The value group means the preceding commit_scope_group specification also affects the COMMIT decision, not just durability.

The value partner means the partner node decides whether transactions can be committed. This value is allowed only on groups with 2 data nodes.

The value raft means the decision makes use of PGD's built-in Raft consensus. Once all the nodes in the selected commit scope group have confirmed the transaction, to ensure that all the nodes in the PGD cluster have noted the transaction, it is noted with the all-node Raft.

This option must be used when the ALL commit scope group is being used to ensure no divergence between the nodes over the decision. This option may have low performance.

See "Commit decisions" in Group Commit.

commit_scope_degrade_operation settings

The commit_scope_degrade_operation must be GROUP_COMMIT with a less restrictive commit scope group—or must be asynchronous (ASYNC).

CAMO

With the client's cooperation, enables protection to prevent multiple insertions of the same transaction in failover scenarios.

See "CAMO" in Durability for more details.

CAMO [ DEGRADE ON ( degrade_on_parameter = value ) TO ASYNC ]

DEGRADE ON parameters

Allows degrading to asynchronous operation on timeout.
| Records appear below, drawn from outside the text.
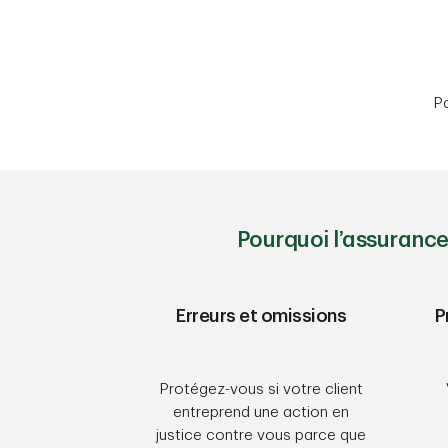
Pa
Pourquoi l’assurance
Erreurs et omissions
P
Protégez-vous si votre client
entreprend une action en
justice contre vous parce que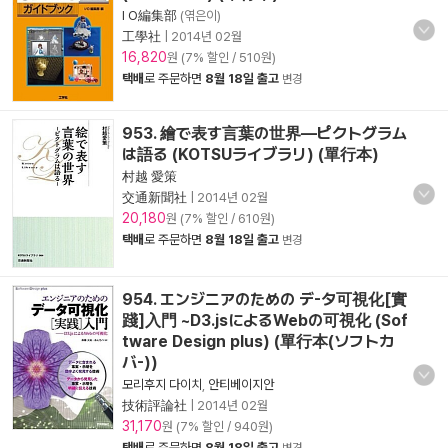
I O編集部
(엮은이)
工學社
|
2014년 02월
16,820
원 (7% 할인 / 510원)
택배
로 주문하면
8월 18일 출고
변경
953. 繪で表す言葉の世界―ピクトグラム
は語る (KOTSUライブラリ) (單行本)
村越 愛策
交通新聞社
|
2014년 02월
20,180
원 (7% 할인 / 610원)
택배
로 주문하면
8월 18일 출고
변경
954. エンジニアのための デ-タ可視化[實
踐]入門 ~D3.jsによるWebの可視化 (Sof
tware Design plus) (單行本(ソフトカ
バ-))
모리후지 다이치
,
안티베이지안
技術評論社
|
2014년 02월
31,170
원 (7% 할인 / 940원)
택배
로 주문하면
8월 18일 출고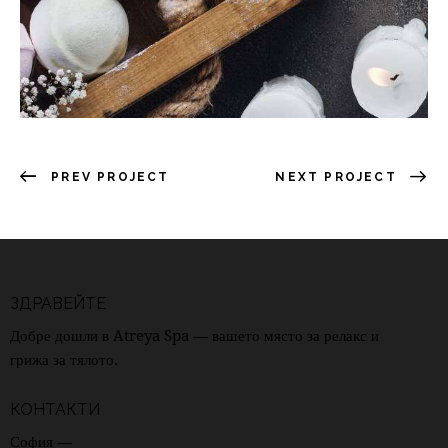
PREV PROJECT
NEXT PROJECT
ЗДРАВЕЙТЕ
Добре дошли в Atreya Spa — вашето място за релакс и
грижа за тялото.
КОНТАКТИ
София —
ParameterTypeDefaultDescription
timeoutinterval0Timeout in milliseconds (accepts other units) after which operation becomes asynchronous. (0 means not set.)
require_write_leadBooleanFalseSpecifies whether the node must be a write lead to be able to switch to asynchronous mode.

LAG CONTROL

Allows the configuration of dynamic rate-limiting controlled by replication lag.

See "Lag Control" in Durability for more details.

LAG CONTROL [ ( lag_control_parameter = value [, ... ] ) ] 

LAG CONTROL parameters

ParameterTypeDefaultDescription
max_lag_sizeint0The maximum lag in kB that a given node can have in the replication connection to another node. When the lag exceeds this maximum scaled by max_commit_delay, lag control adjusts the commit delay.
max_lag_timeinterval0The maximum replication lag in milliseconds that the given origin can have with regard to a replication connection to a given downstream node.
max_commit_delayinterval0Configures the maximum delay each commit can take, in fractional milliseconds. If set to 0, it disables Lag Control. After each commit delay adjustment (for example, if the replication is lagging more than max_lag_size or max_lag_time), the commit delay is recalculated with the weight of the bdr.lag_control_commit_delay_adjust GUC. The max_commit_delay is a ceiling for the commit delay.
  • If max_lag_size and max_lag_time are set to 0, the LAG CONTROL is disabled.
  • If max_commit_delay is not set or set to 0, the LAG CONTROL is disabled.

The lag size is derived from the delta of the send_ptr of the walsender to the apply_ptr of the receiver.

The lag time is calculated according to the following formula:

  lag_time = (lag_size / apply_rate) * 1000;

Where lag_size is the delta between the send_ptr and apply_ptr (as used for max_lag_size), and apply_rate is a weighted exponential moving average, following the simplified formula:

  apply_rate = prev_apply_rate * (1 - apply_rate_weight) +
                ((apply_ptr_diff * apply_rate_weight) / diff_secs);

Where:

  • prev_apply_rate was the previously configured apply_rate, before recalculating the new rate.
  • apply_rate_weight is the value of the GUC bdr.lag_tracker_apply_rate_weight.
  • apply_ptr_diff is the difference between the current apply_ptr and the apply_ptr at the point in time when the apply rate was last computed.
  • diff_secs is the delta in seconds from the last time the apply rate was calculated.